Leonardo is studying concepts for a second-generation rotary-wing unmanned air vehicle for use in both land and maritime environments.

The European manufacturer is building on its experience with its AWHero 150-kg (330-lb.) light rotary-wing UAV and the SW-4 Solo, an optionally manned derivative of the SW-4 light turbine helicopter built in Poland. The company has used both platforms in a range of trials in Italy and the UK.

Leonardo own studies suggest that a future rotary-wing UAV force can be operated in the same quantities as the current generation of rotorcraft, thanks to significant savings in personnel and training.

Speaking at the International Military Helicopter conference in London on Jan. 31, Tony Duthie, the company’s head of market development, told delegates that the company is envisaging a next-generation UAS weighing in at between 1 and 2 metric tons with an endurance of around 12 hr. operating 100 nm from a ship or land base with a 125-kg payload of sensors.

“We can develop a platform, 50% cheaper than the acquisition price of a [AW159] Wildcat using one-third of the personnel, we can generate the mass required for land and maritime environment missions.”

He says that with training done synthetically, there would be no need for a fleet of platforms for training, allowing the whole fleet to be used in the frontline force.

The company also says that it would go on to use the technologies envisioned in the rotary-wing UAV in its manned platforms.

The company showed concept images of a wing-in-fan air system, rather like the company’s Project Zero technology demonstrator, but Duthie said the images were purely concepts and that the company was exploring a full range of approaches to the platform’s propulsion, including hybrid electrical systems. A key challenge for the program will be to develop a system with 12-hr. endurance. Airbus is planning to use a diesel engine in its VSR700 platform to extend endurance to 10 hr. Duthie says the Leonardo platform will have a significant fuel fraction of between 600 and 1,200 kg. depending on the system’s final weight.
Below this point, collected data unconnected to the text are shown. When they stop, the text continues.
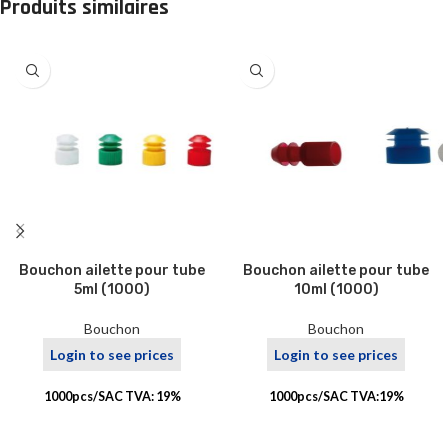
Produits similaires
Bouchon ailette pour tube
Bouchon ailette pour tube
5ml (1000)
10ml (1000)
Bouchon
Bouchon
Login to see prices
Login to see prices
1000pcs/SAC TVA: 19%
1000pcs/SAC TVA:19%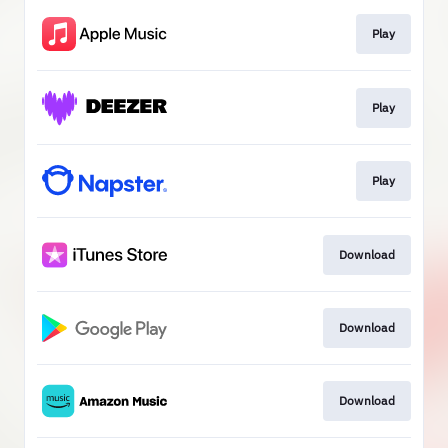
Play
Play
Play
Download
Download
Download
Leonardo believes that navies will begin to put small rotary-wing UASes onto warships from around 2020, while larger, armed platforms will begin to appear during the late 2020s. It also suggests that the current generation of manned helicopters currently used on warships could become optionally piloted from the late 2020s.

The UK and Italy, home markets of Leonardo, are planning trials of naval UAVs during 2018, with the AWHero system expected to land on the back of a British Royal Navy Type 23 as part of a technology demonstration by the end of the year.